§ What the exercise asks
Work out how many lines in the following entries contain the string "Back", and write only that number.

§ Items from a dataset
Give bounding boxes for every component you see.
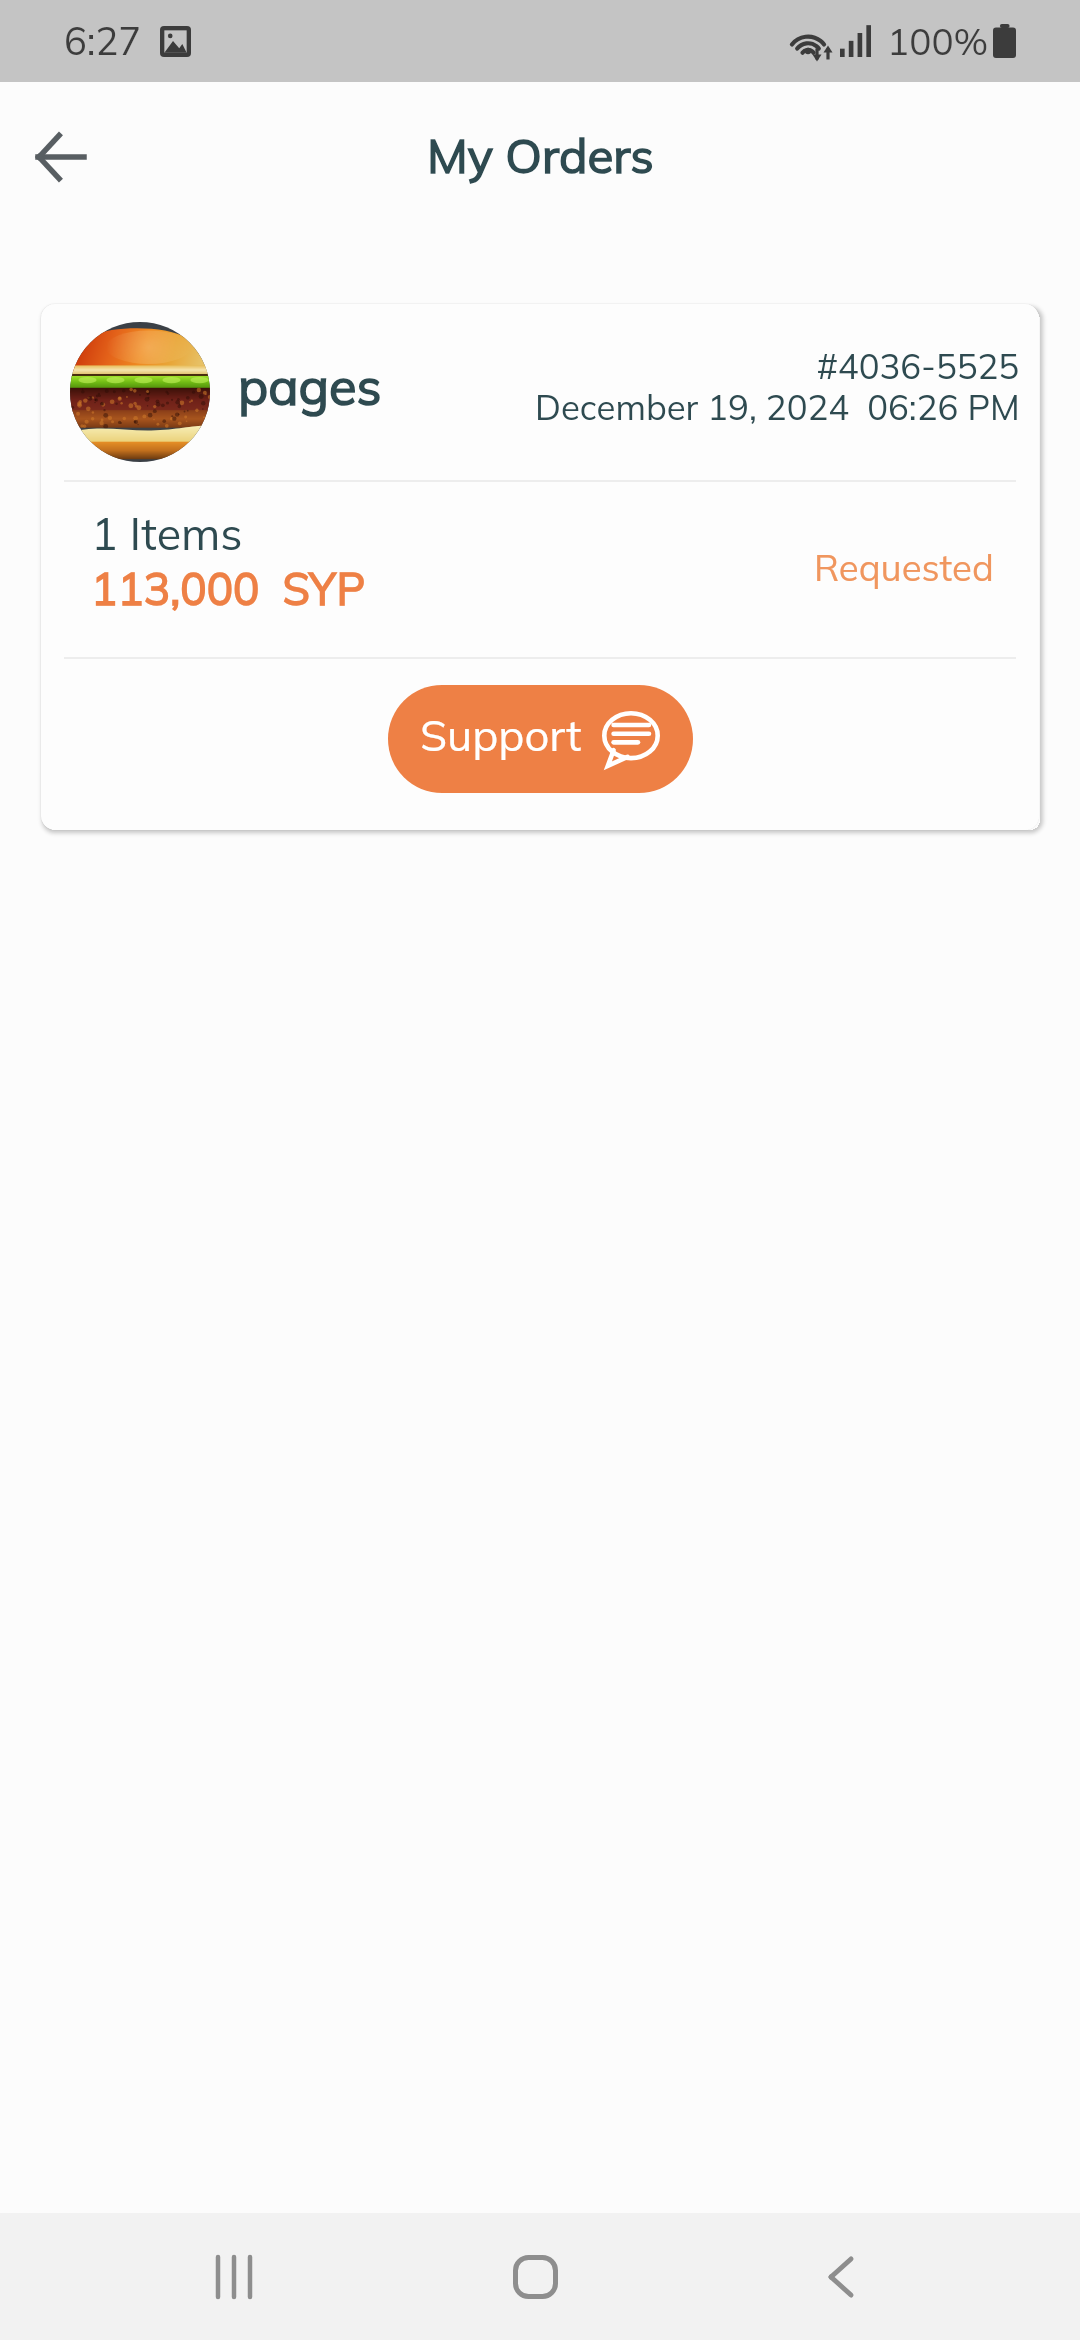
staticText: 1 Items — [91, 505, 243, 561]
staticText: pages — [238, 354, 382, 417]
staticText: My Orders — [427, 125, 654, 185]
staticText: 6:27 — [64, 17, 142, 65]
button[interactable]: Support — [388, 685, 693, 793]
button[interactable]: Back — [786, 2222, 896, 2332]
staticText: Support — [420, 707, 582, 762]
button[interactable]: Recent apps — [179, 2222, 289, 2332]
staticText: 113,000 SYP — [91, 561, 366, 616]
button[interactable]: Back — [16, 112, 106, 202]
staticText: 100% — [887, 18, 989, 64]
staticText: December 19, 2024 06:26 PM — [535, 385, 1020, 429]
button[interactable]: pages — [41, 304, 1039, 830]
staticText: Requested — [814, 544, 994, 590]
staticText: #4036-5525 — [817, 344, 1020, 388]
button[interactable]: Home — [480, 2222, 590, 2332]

§ Result
2